Data entries:
▬▬▬
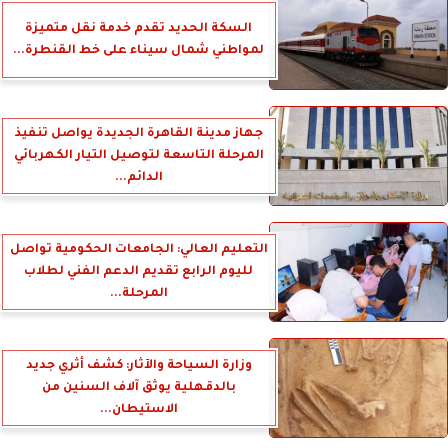
السكة الحديد تقدم خدمة نقل متميزة
لمواطني شمال سيناء على خط القنطرة...
جهاز مدينة القاهرة الجديدة يواصل تنفيذ
المرحلة التاسعة لتوصيل التيار الكهربائي
الدائم...
التعليم العالي: الجامعات الحكومية تواصل
لليوم الرابع تقديم الدعم الفني لطلاب
المرحلة...
وزارة السياحة والآثار: كشف أثري جديد
بالدقهلية يوثق آلاف السنين من
الاستيطان...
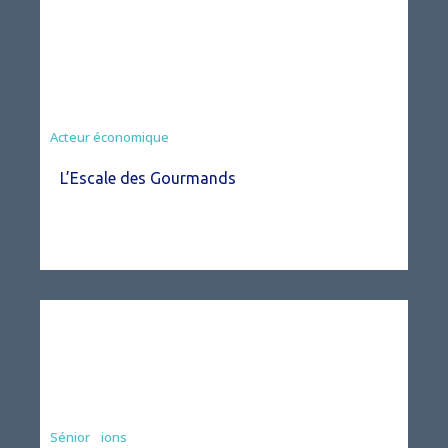
Acteur économique
L’Escale des Gourmands
Associations
Sénior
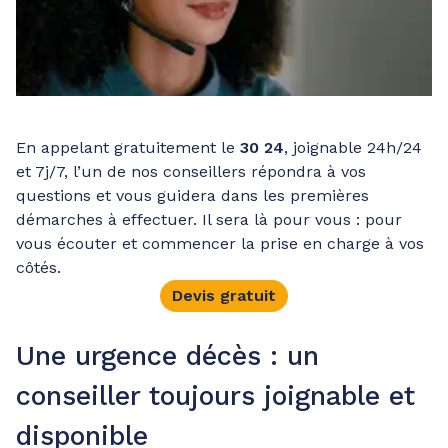
En appelant gratuitement le
30 24
, joignable 24h/24
et 7j/7, l’un de nos conseillers répondra à vos
questions et vous guidera dans les premières
démarches à effectuer. Il sera là pour vous : pour
vous écouter et commencer la prise en charge à vos
côtés.
Devis gratuit
Une urgence décès : un
conseiller toujours joignable et
disponible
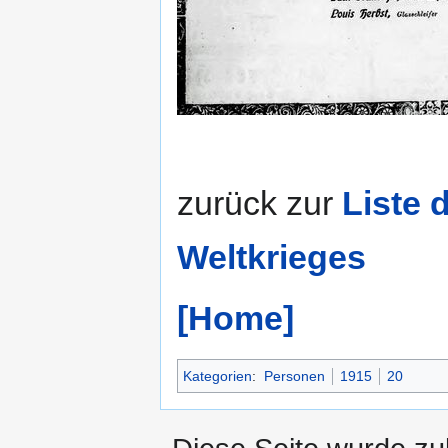
zurück zur
Liste 
Weltkrieges
[Home]
Kategorien
:
Personen
1915
20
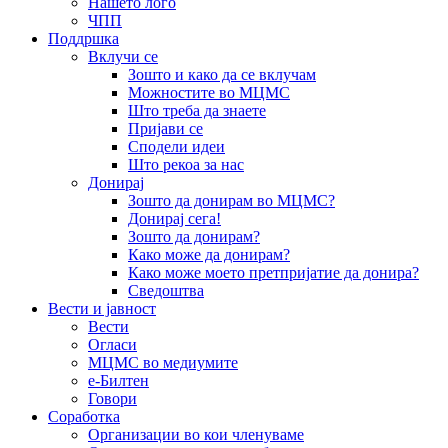
Нашето лого
ЧПП
Поддршка
Вклучи се
Зошто и како да се вклучам
Можностите во МЦМС
Што треба да знаете
Пријави се
Сподели идеи
Што рекоа за нас
Донирај
Зошто да донирам во МЦМС?
Донирај сега!
Зошто да донирам?
Како може да донирам?
Како може моето претпријатие да донира?
Сведоштва
Вести и јавност
Вести
Огласи
МЦМС во медиумите
е-Билтен
Говори
Соработка
Организации во кои членуваме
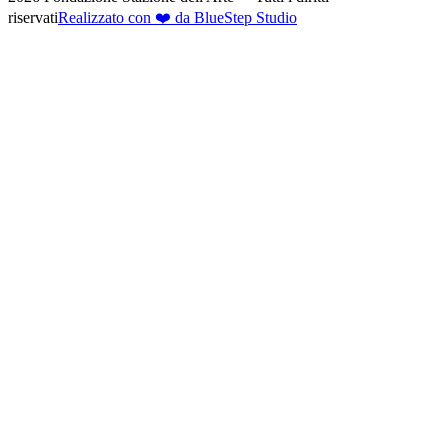
riservati
Realizzato con ❤️ da BlueStep Studio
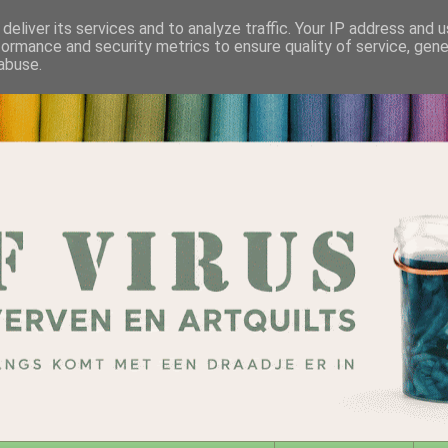
deliver its services and to analyze traffic. Your IP address and 
formance and security metrics to ensure quality of service, gen
abuse.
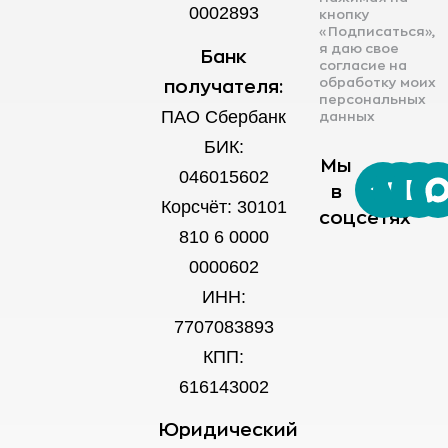
0002893
кнопку
«Подписаться»,
я даю свое
Банк
согласие на
обработку моих
получателя:
персональных
ПАО Сбербанк
данных
БИК:
Мы
046015602
в
Корсчёт: 30101
соцсетях
810 6 0000
0000602
ИНН:
7707083893
КПП:
616143002
Юридический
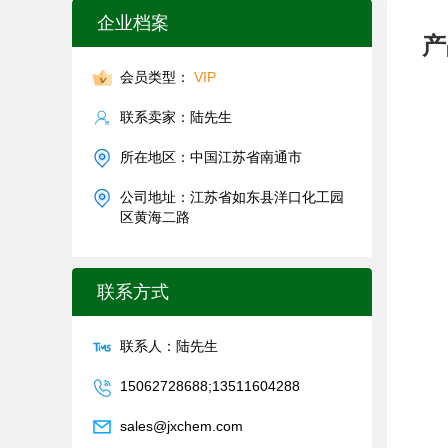
企业档案
产
会员类型：
VIP
联系卖家：陆先生
所在地区：中国江苏省南通市
公司地址：江苏省如东县洋口化工园
区黄海二路
联系方式
联系人：陆先生
15062728688;13511604288
sales@jxchem.com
▬▬▬
» What you are asked to do: Leaving out every picture, repeat exactly the lines of the records from the start through the line that has "Како може да донирам?".

» Your response:
السكة الحديد تقدم خدمة نقل متميزة
لمواطني شمال سيناء على خط القنطرة...
جهاز مدينة القاهرة الجديدة يواصل تنفيذ
المرحلة التاسعة لتوصيل التيار الكهربائي
الدائم...
التعليم العالي: الجامعات الحكومية تواصل
لليوم الرابع تقديم الدعم الفني لطلاب
المرحلة...
وزارة السياحة والآثار: كشف أثري جديد
بالدقهلية يوثق آلاف السنين من
الاستيطان...
Acteur économique
L’Escale des Gourmands
Associations
Sénior
En appelant gratuitement le
30 24
, joignable 24h/24
et 7j/7, l’un de nos conseillers répondra à vos
questions et vous guidera dans les premières
démarches à effectuer. Il sera là pour vous : pour
vous écouter et commencer la prise en charge à vos
côtés.
Devis gratuit
Une urgence décès : un
conseiller toujours joignable et
disponible
zurück zur
Liste 
Weltkrieges
[Home]
Kategorien
:
Personen
1915
20
Нашето лого
ЧПП
Поддршка
Вклучи се
Зошто и како да се вклучам
Можностите во МЦМС
Што треба да знаете
Пријави се
Сподели идеи
Што рекоа за нас
Донирај
Зошто да донирам во МЦМС?
Донирај сега!
Зошто да донирам?
Како може да донирам?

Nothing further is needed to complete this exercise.